[Records supplied]
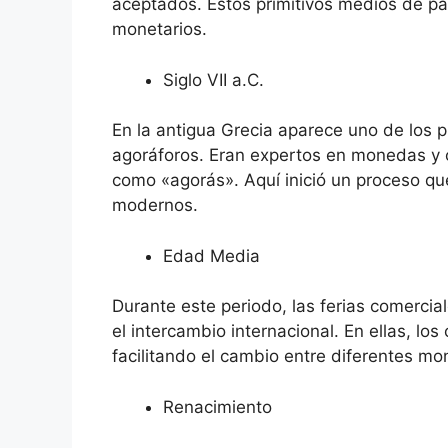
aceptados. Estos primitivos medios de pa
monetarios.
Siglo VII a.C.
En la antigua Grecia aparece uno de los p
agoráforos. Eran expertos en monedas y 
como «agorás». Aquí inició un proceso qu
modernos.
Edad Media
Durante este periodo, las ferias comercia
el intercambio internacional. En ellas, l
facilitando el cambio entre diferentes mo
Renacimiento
...
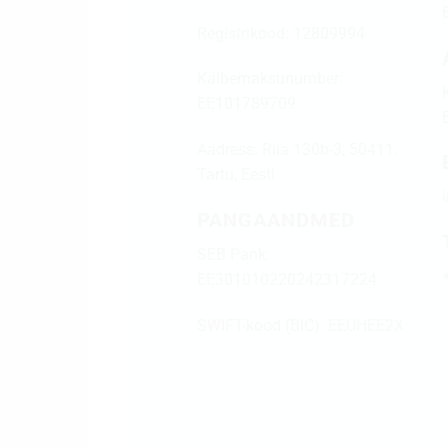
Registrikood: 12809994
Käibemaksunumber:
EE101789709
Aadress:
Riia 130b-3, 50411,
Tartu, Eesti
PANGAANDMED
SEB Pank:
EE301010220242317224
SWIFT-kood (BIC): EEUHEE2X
...
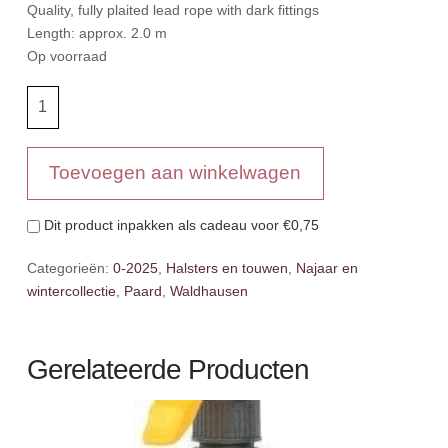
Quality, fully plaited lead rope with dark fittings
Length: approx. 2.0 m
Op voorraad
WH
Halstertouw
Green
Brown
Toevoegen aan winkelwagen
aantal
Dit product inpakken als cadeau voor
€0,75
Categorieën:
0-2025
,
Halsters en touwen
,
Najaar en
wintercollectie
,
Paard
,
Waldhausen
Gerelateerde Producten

[Directions] Please, from the entries above, set down exactly the lines from the one containing "Registrikood: 12809994" through the one containing "SWIFT-kood (BIC): EEUHEE2X", and only those.

[Result below]
Registrikood: 12809994
Käibemaksunumber:
EE101789709
Aadress:
Riia 130b-3, 50411,
Tartu, Eesti
PANGAANDMED
SEB Pank:
EE301010220242317224
SWIFT-kood (BIC): EEUHEE2X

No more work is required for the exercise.